## Input for this task
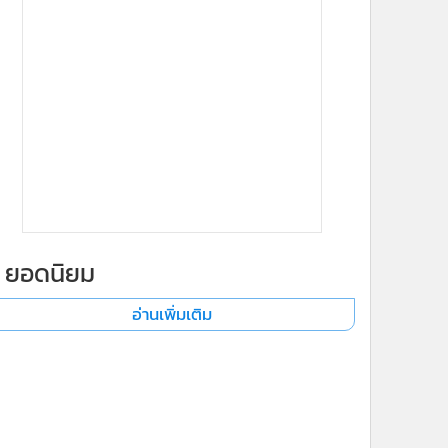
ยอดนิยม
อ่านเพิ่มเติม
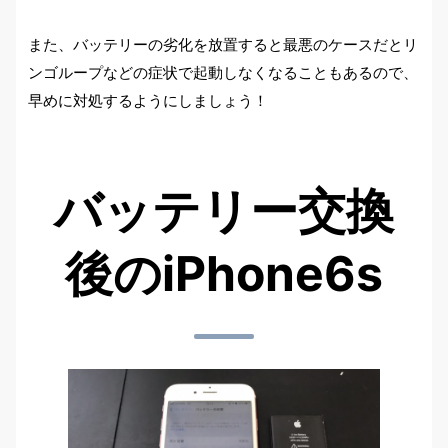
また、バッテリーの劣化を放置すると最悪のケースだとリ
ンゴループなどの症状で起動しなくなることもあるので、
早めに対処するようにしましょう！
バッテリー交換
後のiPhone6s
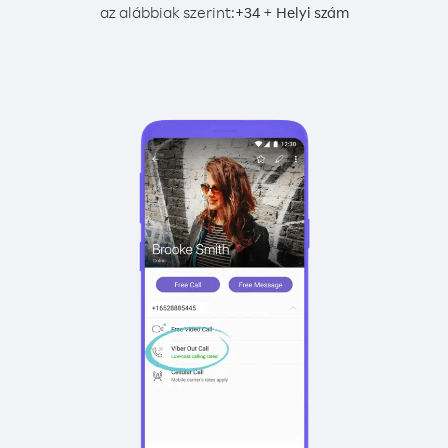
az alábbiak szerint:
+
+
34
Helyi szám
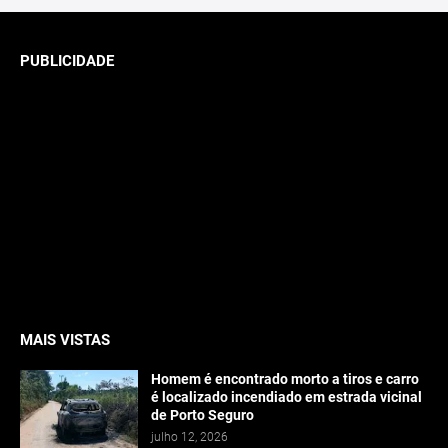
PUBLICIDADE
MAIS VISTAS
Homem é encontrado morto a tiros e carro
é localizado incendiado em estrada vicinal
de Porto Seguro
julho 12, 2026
...
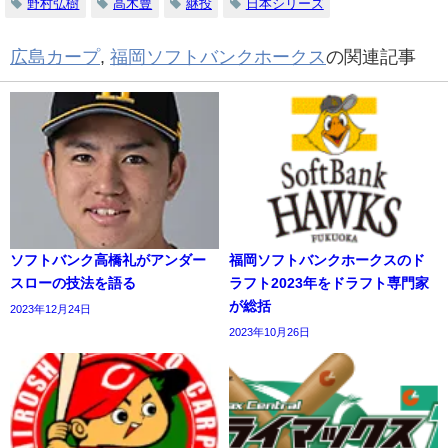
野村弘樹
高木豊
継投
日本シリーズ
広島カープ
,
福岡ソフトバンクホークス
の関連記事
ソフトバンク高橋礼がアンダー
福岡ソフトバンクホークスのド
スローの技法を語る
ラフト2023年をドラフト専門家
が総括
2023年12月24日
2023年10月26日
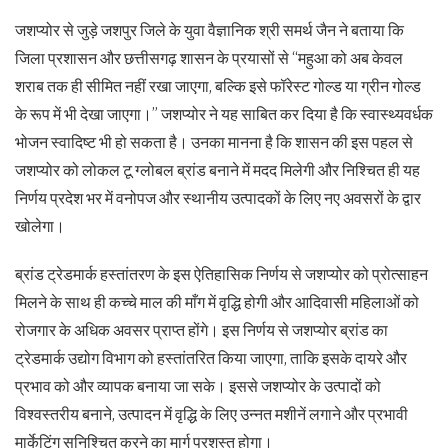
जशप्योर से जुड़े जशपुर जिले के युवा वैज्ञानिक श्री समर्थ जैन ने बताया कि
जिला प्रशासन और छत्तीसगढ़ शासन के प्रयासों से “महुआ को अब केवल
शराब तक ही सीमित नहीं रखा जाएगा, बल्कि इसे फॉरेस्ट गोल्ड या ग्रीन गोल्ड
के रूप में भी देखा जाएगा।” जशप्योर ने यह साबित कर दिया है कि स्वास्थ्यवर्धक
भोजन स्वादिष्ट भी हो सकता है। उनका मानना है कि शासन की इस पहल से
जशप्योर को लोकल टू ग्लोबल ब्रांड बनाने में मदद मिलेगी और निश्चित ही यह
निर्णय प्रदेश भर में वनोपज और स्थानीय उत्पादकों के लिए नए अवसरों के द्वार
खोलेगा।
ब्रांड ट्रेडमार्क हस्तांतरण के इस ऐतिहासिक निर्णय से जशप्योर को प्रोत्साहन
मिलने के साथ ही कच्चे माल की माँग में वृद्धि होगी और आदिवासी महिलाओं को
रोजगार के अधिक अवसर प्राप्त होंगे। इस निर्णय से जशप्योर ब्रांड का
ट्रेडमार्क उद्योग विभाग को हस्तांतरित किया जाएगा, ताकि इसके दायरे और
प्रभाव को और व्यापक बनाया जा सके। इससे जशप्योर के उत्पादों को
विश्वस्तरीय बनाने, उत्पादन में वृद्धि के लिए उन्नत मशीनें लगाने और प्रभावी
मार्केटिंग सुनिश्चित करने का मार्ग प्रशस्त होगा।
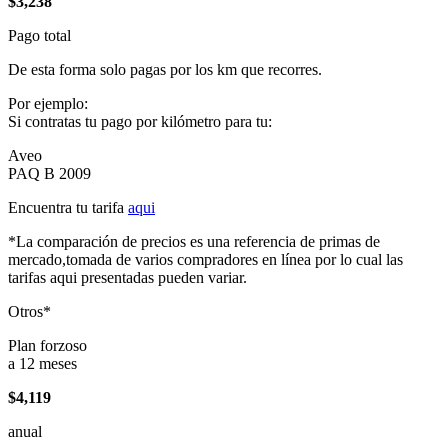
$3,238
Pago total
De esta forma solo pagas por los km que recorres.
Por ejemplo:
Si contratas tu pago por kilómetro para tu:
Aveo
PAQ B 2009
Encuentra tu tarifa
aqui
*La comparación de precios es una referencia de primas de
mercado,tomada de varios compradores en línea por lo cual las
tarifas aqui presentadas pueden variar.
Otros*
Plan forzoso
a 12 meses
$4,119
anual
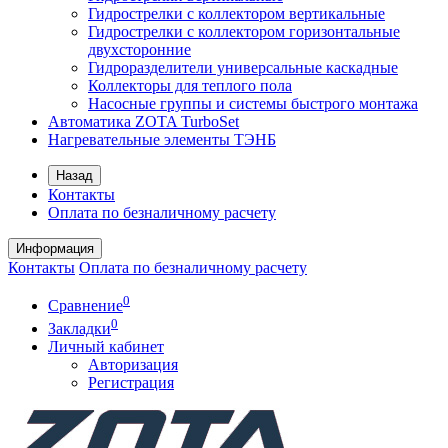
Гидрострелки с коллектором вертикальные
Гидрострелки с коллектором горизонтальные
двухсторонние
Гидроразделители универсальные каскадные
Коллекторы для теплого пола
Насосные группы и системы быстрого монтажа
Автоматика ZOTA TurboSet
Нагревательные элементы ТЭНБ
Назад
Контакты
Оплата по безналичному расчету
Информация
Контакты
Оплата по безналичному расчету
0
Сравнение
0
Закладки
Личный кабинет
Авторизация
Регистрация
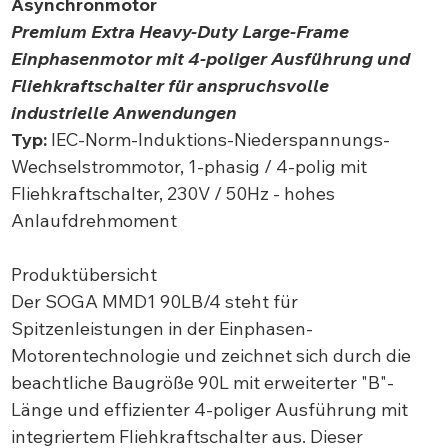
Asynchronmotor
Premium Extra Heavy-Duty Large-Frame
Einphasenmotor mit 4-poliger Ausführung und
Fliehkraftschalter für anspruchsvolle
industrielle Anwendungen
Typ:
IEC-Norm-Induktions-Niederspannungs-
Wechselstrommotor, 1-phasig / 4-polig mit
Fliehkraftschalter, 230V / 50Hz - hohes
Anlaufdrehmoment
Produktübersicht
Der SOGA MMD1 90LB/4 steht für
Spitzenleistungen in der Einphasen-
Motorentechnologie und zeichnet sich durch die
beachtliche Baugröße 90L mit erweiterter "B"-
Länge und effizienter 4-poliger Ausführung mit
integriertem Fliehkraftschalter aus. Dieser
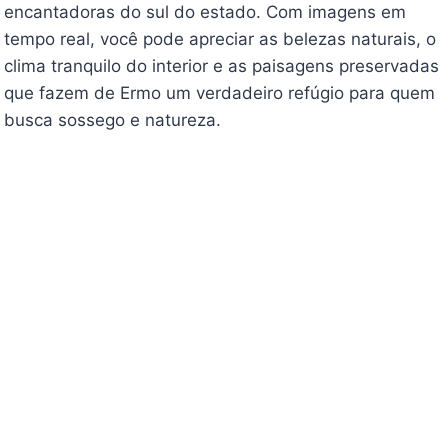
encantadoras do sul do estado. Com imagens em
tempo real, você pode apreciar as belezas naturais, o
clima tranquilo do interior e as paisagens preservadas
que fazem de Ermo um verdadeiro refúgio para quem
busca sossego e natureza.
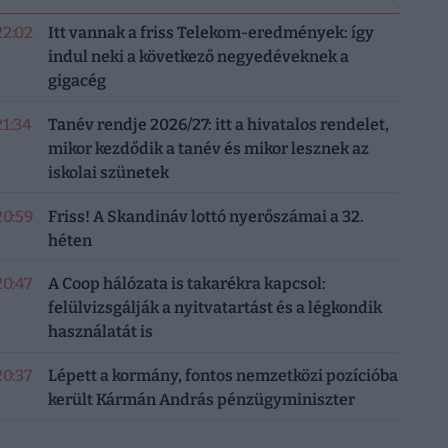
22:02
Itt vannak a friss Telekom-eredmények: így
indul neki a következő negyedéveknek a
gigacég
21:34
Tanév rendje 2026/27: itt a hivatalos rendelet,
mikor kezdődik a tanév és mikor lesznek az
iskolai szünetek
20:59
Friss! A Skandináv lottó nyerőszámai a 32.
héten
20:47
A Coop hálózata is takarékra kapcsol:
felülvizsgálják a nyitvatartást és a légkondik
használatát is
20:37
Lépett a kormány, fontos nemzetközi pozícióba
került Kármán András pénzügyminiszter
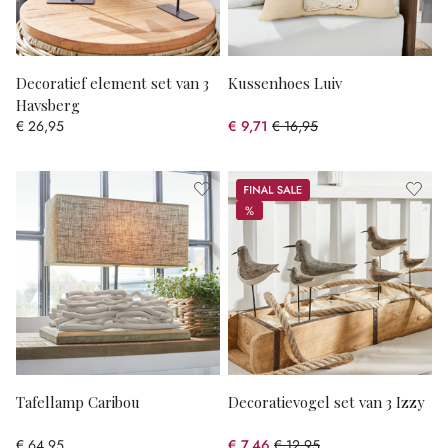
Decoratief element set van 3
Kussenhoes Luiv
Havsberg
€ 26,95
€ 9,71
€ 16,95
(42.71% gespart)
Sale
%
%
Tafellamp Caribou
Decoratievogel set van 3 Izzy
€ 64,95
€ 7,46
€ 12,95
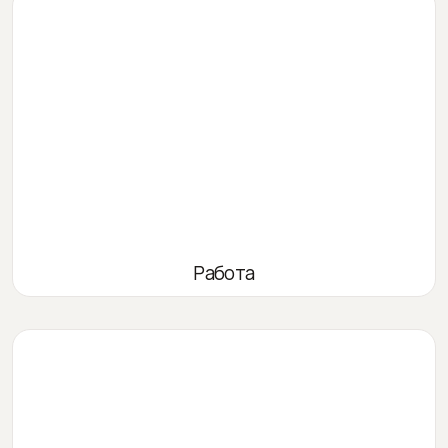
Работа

## Task to complete
Copy exactly the lines of the listing above between the one holding "Гидроразделители универсальные каскадные" and the one holding "Lépett a kormány, fontos nemzetközi pozícióba", inclusive; omit all pictures.

## Response area
Гидроразделители универсальные каскадные
Коллекторы для теплого пола
Насосные группы и системы быстрого монтажа
Автоматика ZOTA TurboSet
Нагревательные элементы ТЭНБ
Назад
Контакты
Оплата по безналичному расчету
Информация
Контакты
Оплата по безналичному расчету
0
Сравнение
0
Закладки
Личный кабинет
Авторизация
Регистрация
Asynchronmotor
Premium Extra Heavy-Duty Large-Frame
Einphasenmotor mit 4-poliger Ausführung und
Fliehkraftschalter für anspruchsvolle
industrielle Anwendungen
Typ:
IEC-Norm-Induktions-Niederspannungs-
Wechselstrommotor, 1-phasig / 4-polig mit
Fliehkraftschalter, 230V / 50Hz - hohes
Anlaufdrehmoment
Produktübersicht
Der SOGA MMD1 90LB/4 steht für
Spitzenleistungen in der Einphasen-
Motorentechnologie und zeichnet sich durch die
beachtliche Baugröße 90L mit erweiterter "B"-
Länge und effizienter 4-poliger Ausführung mit
integriertem Fliehkraftschalter aus. Dieser
encantadoras do sul do estado. Com imagens em
tempo real, você pode apreciar as belezas naturais, o
clima tranquilo do interior e as paisagens preservadas
que fazem de Ermo um verdadeiro refúgio para quem
busca sossego e natureza.
22:02
Itt vannak a friss Telekom-eredmények: így
indul neki a következő negyedéveknek a
gigacég
21:34
Tanév rendje 2026/27: itt a hivatalos rendelet,
mikor kezdődik a tanév és mikor lesznek az
iskolai szünetek
20:59
Friss! A Skandináv lottó nyerőszámai a 32.
héten
20:47
A Coop hálózata is takarékra kapcsol:
felülvizsgálják a nyitvatartást és a légkondik
használatát is
20:37
Lépett a kormány, fontos nemzetközi pozícióba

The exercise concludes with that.